Limit footfall and discourage browsing
Restricting the number of people allowed in-store at any one time is something that supermarkets have done effectively during the peak of the virus, allowing them to keep the nation fed whilst keeping customers safe. This could potentially be even more important in small shops where space is limited, although it will have its drawbacks.
Firstly, you may need to have a designated person whose job it is to allow people in and out of the shop. Secondly, while people may be prepared to queue to get food, they may not be quite as keen when shopping for non-essential items.
Once in-store, you may also wish to ask customers to shop in a different way to how they would have done previously. Boots made the decision to stop customers from browsing, instead only allowing customers to shop who knew exactly what they needed to purchase. Meanwhile, some clothes retailers have restricted or removed access to changing rooms.
It stands to reason that somebody picking up several products to look at or try on clothes that they end up not buying could help to spread the virus, especially as the debate rages on as to how long it can survive on different surfaces.
Whichever policies you decide to impose, it is important to communicate them clearly from the outset so that customers know what to expect. Updating your website, posting on social media and emailing your existing customer base can give them this information before they leave the house. For those who have already travelled, advertising your policies using posters or window stickers can be effective.
There are different types of face coverings that are being used, although the effectiveness of these different solutions is a hotly debated topic.
Plastic face shields that have been certified by the British Standards Institution (BSI) and conform to the PPE Regulation and EU recommendation 2020/403 scheme can officially claim to ‘contain the COVID-19 virus and avoid its further spread.’ We’re pleased to say that the CE marked version of our face shields have been approved, and we would always recommend that you check with any potential supplier that their product has undergone the extensive testing that is required for them to be classed as PPE.
In regard to face masks that cover the nose and mouth, a report published on 4th May 2020 by the Royal Society’s DELVE (data evaluation and learning for viral epidemics) group summarised that ‘widespread risk-based face mask adoption can help to control the Covid-19 epidemic by reducing the shedding of droplets into the environment from asymptomatic individuals.’

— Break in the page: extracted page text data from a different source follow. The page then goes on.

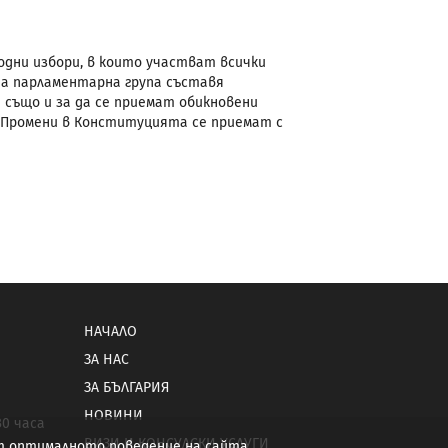
дни избори, в които участват всички
ата парламентарна група съставя
 също и за да се приемат обикновени
 Промени в Конституцията се приемат с
НАЧАЛО
ЗА НАС
ЗА БЪЛГАРИЯ
НОВИНИ
30 часа
ВИЗИ И КОНСУЛСКИ УСЛУГИ
от оптималното поведение на сайта.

After much speculation, the government moved on 11th May 2020 to advise that “people should aim to wear a face-covering in enclosed spaces where social distancing is not always possible and they come into contact with others that they do not normally meet, for example on public transport or in some shops.”
We are producing our own reusable face masks, although we are very clear that these are non-medical masks and not to be considered PPE. This is very deliberate on our part, as by offering these products we hope that people will not be tempted into depleting the stock of N95 masks which are essential for healthcare workers and first responders.
Should either of these solutions be appropriate for your business to provide your staff with, please get in touch and we would be happy to discuss how we can help, or alternatively place an order and receive free next-day delivery.
Ultimately, it will be up to each individual business owner to follow the regulations and put in place actions that make sense for their stores and branches. The above list is by no means exhaustive, but hopefully this will have given you some areas to consider. We wish you and your business and safe and successful reopening.